|In the UK reaction has been forthcoming following the release of the proposed new gambling legislation last week. Representatives from the gambling industry have been making statements to press following the publishing of the intended bill, and so far the response is positive. While much of the bill deals with the permission to develop supercasinos based on models in Las Vegas, spokespeople from the more traditional betting shops have been discussing what the legislation changes mean for them and their businesses.|
Chief Executive of Ladbrokes, Chris Bell has revealed that he is confident that the changes in the law is good news for bookmakers and betting shops. He predicts that the bill will reverse the decline in the number of betting shops around the UK, and that companies will be looking into finding new ways to lure in a new clientele under the new legislation freedoms.
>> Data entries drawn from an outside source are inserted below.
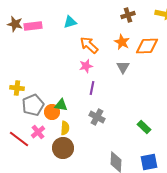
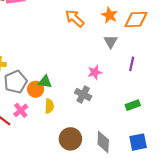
pink star: (86, 66) -> (95, 72), moved
purple line: (92, 88) -> (132, 64), moved
green rectangle: (144, 127) -> (133, 105), turned -64
brown circle: (63, 148) -> (70, 139), moved

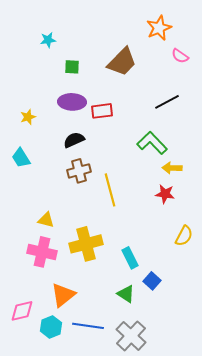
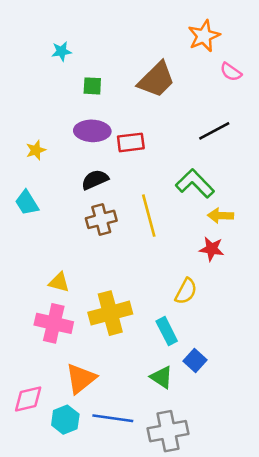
yellow line: (110, 190) -> (149, 216), moved
yellow semicircle: (184, 236) -> (186, 291), moved
gray cross: (131, 336) -> (168, 431), turned 36

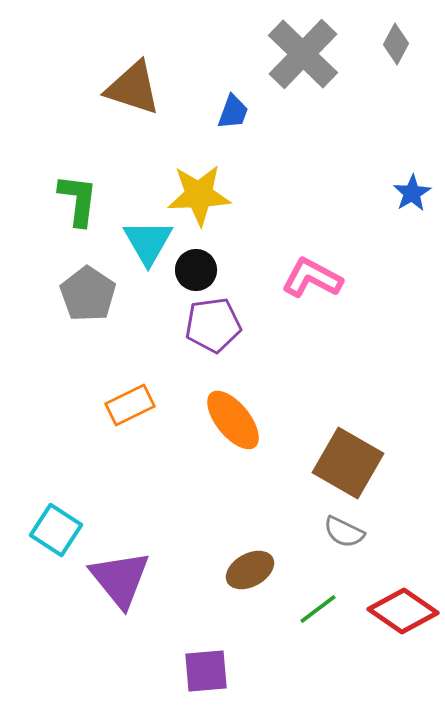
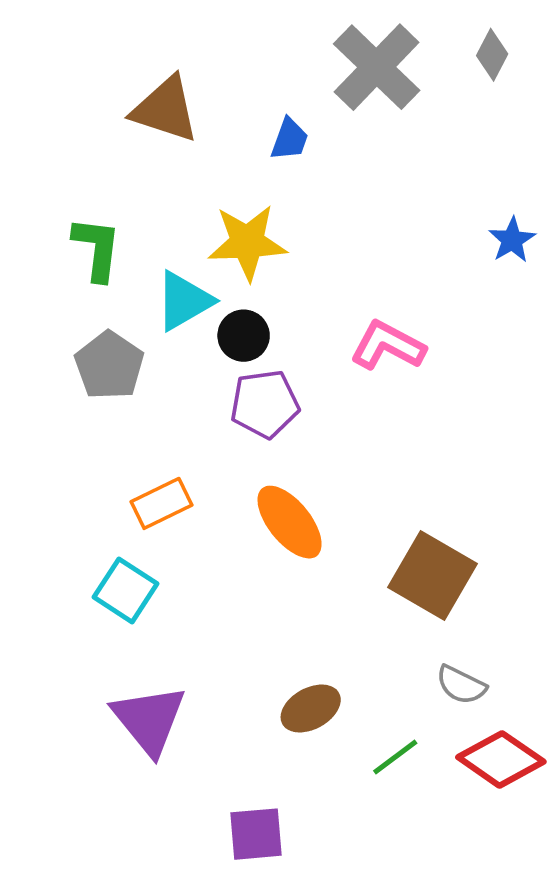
cyan triangle: (148, 242) -> (184, 301), turned 30
cyan square: (56, 530) -> (125, 590), moved
gray semicircle: (344, 532) -> (461, 685), moved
Currently Ladbrokes are experimenting with a shop in London, which is often mistaken by passers by as a café where they can order coffees and food, in an environment not traditionally associated with betting shops.
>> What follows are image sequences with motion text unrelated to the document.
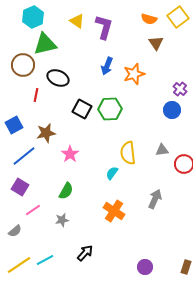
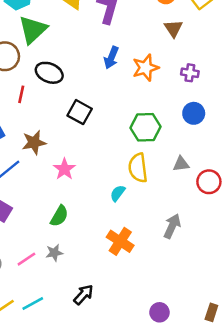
green triangle: (45, 44) -> (33, 30), turned -30
purple cross: (180, 89) -> (190, 73), moved, turned -32
green hexagon: (110, 109) -> (146, 127), moved
pink line: (33, 210) -> (26, 259), moved

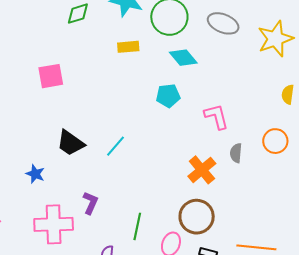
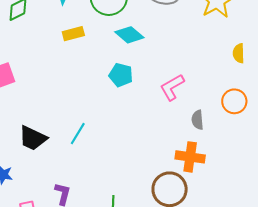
cyan pentagon: (168, 96) -> (121, 75), turned 30
pink L-shape: (216, 117) -> (172, 87), turned -96
orange cross: (202, 170) -> (190, 157), moved, turned -32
In a statement released to the press, Bell said of the bill: 'It's no secret that we're looking to expand, when the locations are right and the prices are right. We have a few concerns about some details [of the bill], for instance over the regulation of betting exchanges, but in the round it should be good for us and the whole industry...Obviously the casinos will now offer betting, but the existing casino footprint is very small.”
For online gambling, the bill should also not represent any great hindrance to further growth, as the bill does not introduce any further regulations concerning individual clients, or any attempts to tax what is termed the non recreational portion of their custom. Senior Communications Executive of Betfair, Antonia Sharpe made her comments on the bill, saying: 'Betting shops are part of the fabric of British life, like pubs and everything else on the high street. Increasing access to the internet will probably cause growth in online business, but the shops are still buoyant. Everyone seems to be buying them at the moment. The government rejected many of the proposals [on exchanges] from the [Parliamentary] joint scrutiny committee, in particular on how to define non-recreational users. But even so it's still too early to say how it might turn out.”